** Material provided follows **
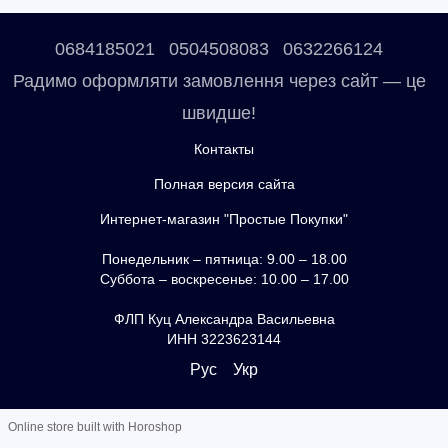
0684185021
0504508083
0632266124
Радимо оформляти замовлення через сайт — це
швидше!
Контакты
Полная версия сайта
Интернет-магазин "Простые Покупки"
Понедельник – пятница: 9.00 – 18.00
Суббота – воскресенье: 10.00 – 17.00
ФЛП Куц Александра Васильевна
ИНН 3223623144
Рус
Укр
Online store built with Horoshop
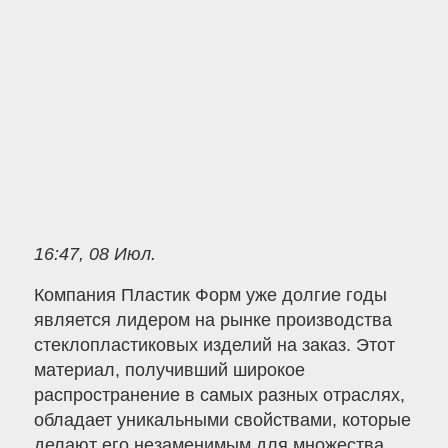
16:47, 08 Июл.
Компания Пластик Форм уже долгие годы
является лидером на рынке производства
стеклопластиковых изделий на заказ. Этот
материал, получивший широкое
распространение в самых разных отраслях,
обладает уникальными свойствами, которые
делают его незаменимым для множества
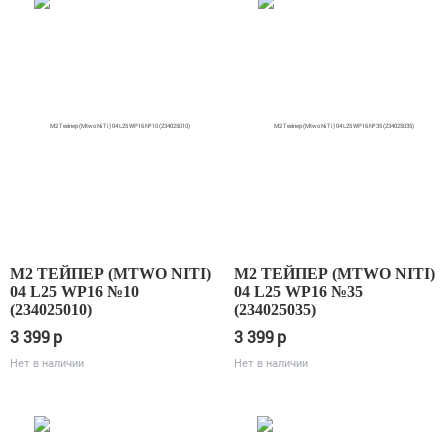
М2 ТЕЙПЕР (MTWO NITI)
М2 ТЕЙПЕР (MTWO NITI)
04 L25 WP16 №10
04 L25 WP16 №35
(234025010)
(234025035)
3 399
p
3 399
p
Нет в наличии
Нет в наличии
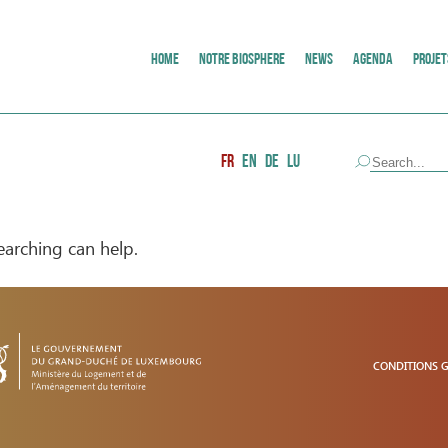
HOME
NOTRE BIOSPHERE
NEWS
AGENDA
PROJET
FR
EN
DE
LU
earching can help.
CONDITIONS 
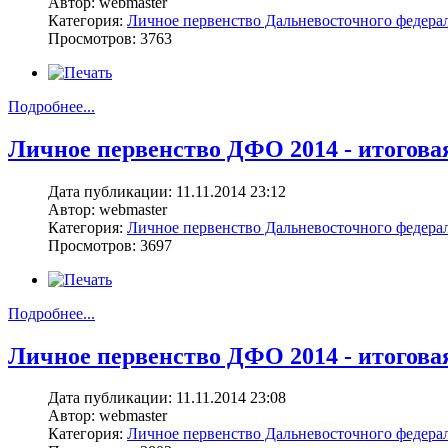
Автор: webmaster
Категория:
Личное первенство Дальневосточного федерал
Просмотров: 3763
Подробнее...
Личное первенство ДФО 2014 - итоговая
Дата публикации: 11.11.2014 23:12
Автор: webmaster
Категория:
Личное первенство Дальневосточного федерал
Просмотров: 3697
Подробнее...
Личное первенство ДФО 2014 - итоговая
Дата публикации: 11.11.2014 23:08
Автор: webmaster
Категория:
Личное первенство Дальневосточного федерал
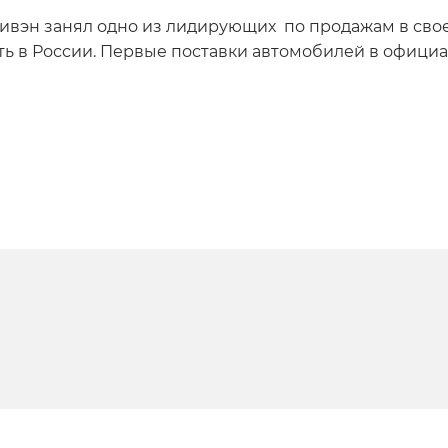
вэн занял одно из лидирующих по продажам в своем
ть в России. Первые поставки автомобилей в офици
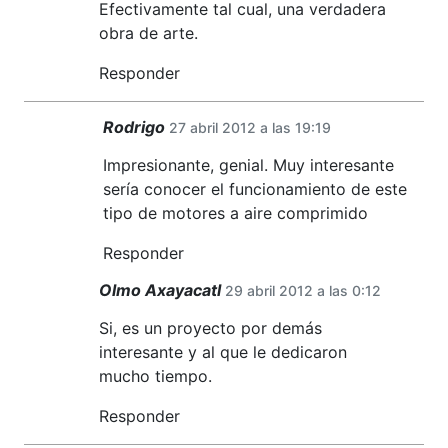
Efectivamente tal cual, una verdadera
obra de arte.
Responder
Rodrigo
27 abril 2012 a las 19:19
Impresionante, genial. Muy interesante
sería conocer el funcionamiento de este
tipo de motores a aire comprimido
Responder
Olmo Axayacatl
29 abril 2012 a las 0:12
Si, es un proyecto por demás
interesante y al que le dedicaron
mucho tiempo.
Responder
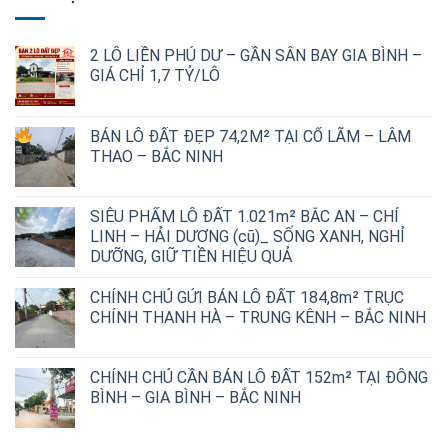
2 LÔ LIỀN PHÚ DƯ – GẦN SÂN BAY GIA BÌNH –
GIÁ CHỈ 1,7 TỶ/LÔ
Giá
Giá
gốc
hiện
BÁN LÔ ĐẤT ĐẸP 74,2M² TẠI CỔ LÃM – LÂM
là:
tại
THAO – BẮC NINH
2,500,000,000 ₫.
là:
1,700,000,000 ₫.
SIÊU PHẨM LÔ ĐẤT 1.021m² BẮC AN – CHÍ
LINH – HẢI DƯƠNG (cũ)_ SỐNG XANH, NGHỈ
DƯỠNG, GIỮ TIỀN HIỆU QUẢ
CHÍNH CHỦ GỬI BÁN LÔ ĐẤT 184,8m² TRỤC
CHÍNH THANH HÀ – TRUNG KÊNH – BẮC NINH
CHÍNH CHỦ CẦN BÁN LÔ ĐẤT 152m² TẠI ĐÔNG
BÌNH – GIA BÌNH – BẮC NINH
** End of Material provided **
**What needs to be done**: Copy the records exactly, minus any pictures.

**Exercise answer**:
0684185021
0504508083
0632266124
Радимо оформляти замовлення через сайт — це
швидше!
Контакты
Полная версия сайта
Интернет-магазин "Простые Покупки"
Понедельник – пятница: 9.00 – 18.00
Суббота – воскресенье: 10.00 – 17.00
ФЛП Куц Александра Васильевна
ИНН 3223623144
Рус
Укр
Online store built with Horoshop
16:47, 08 Июл.
Компания Пластик Форм уже долгие годы
является лидером на рынке производства
стеклопластиковых изделий на заказ. Этот
материал, получивший широкое
распространение в самых разных отраслях,
обладает уникальными свойствами, которые
делают его незаменимым для множества
М2 ТЕЙПЕР (MTWO NITI)
М2 ТЕЙПЕР (MTWO NITI)
04 L25 WP16 №10
04 L25 WP16 №35
(234025010)
(234025035)
3 399
p
3 399
p
Нет в наличии
Нет в наличии
HOME
NOTRE BIOSPHERE
NEWS
AGENDA
PROJET
FR
EN
DE
LU
earching can help.
CONDITIONS 
Автор: webmaster
Категория:
Личное первенство Дальневосточного федерал
Просмотров: 3763
Подробнее...
Личное первенство ДФО 2014 - итоговая
Дата публикации: 11.11.2014 23:12
Автор: webmaster
Категория:
Личное первенство Дальневосточного федерал
Просмотров: 3697
Подробнее...
Личное первенство ДФО 2014 - итоговая
Дата публикации: 11.11.2014 23:08
Автор: webmaster
Категория:
Личное первенство Дальневосточного федерал
вэн занял одно из лидирующих по продажам в своем
ть в России. Первые поставки автомобилей в офици
Efectivamente tal cual, una verdadera
obra de arte.
Responder
Rodrigo
27 abril 2012 a las 19:19
Impresionante, genial. Muy interesante
sería conocer el funcionamiento de este
tipo de motores a aire comprimido
Responder
Olmo Axayacatl
29 abril 2012 a las 0:12
Si, es un proyecto por demás
interesante y al que le dedicaron
mucho tiempo.
Responder
2 LÔ LIỀN PHÚ DƯ – GẦN SÂN BAY GIA BÌNH –
GIÁ CHỈ 1,7 TỶ/LÔ
Giá
Giá
gốc
hiện
BÁN LÔ ĐẤT ĐẸP 74,2M² TẠI CỔ LÃM – LÂM
là:
tại
THAO – BẮC NINH
2,500,000,000 ₫.
là:
1,700,000,000 ₫.
SIÊU PHẨM LÔ ĐẤT 1.021m² BẮC AN – CHÍ
LINH – HẢI DƯƠNG (cũ)_ SỐNG XANH, NGHỈ
DƯỠNG, GIỮ TIỀN HIỆU QUẢ
CHÍNH CHỦ GỬI BÁN LÔ ĐẤT 184,8m² TRỤC
CHÍNH THANH HÀ – TRUNG KÊNH – BẮC NINH
CHÍNH CHỦ CẦN BÁN LÔ ĐẤT 152m² TẠI ĐÔNG
BÌNH – GIA BÌNH – BẮC NINH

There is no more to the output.